The entries that follow must be given again exactly, with the pictures excluded.
*** Material shown ***
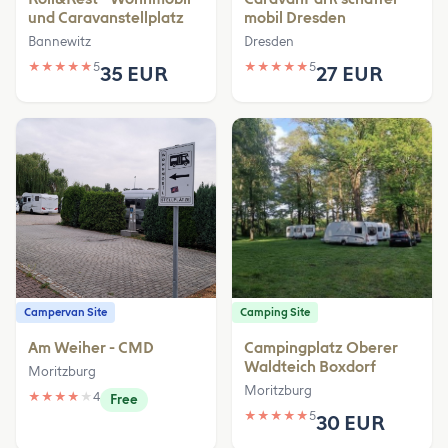
und Caravanstellplatz
mobil Dresden
Bannewitz
Dresden
★
★
★
★
★
5
★
★
★
★
★
5
35 EUR
27 EUR
Campervan Site
Camping Site
Am Weiher - CMD
Campingplatz Oberer
Waldteich Boxdorf
Moritzburg
Moritzburg
★
★
★
★
★
4
Free
★
★
★
★
★
5
30 EUR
***
**Exercise answer:**
und Caravanstellplatz
mobil Dresden
Bannewitz
Dresden
★
★
★
★
★
5
★
★
★
★
★
5
35 EUR
27 EUR
Campervan Site
Camping Site
Am Weiher - CMD
Campingplatz Oberer
Waldteich Boxdorf
Moritzburg
Moritzburg
★
★
★
★
★
4
Free
★
★
★
★
★
5
30 EUR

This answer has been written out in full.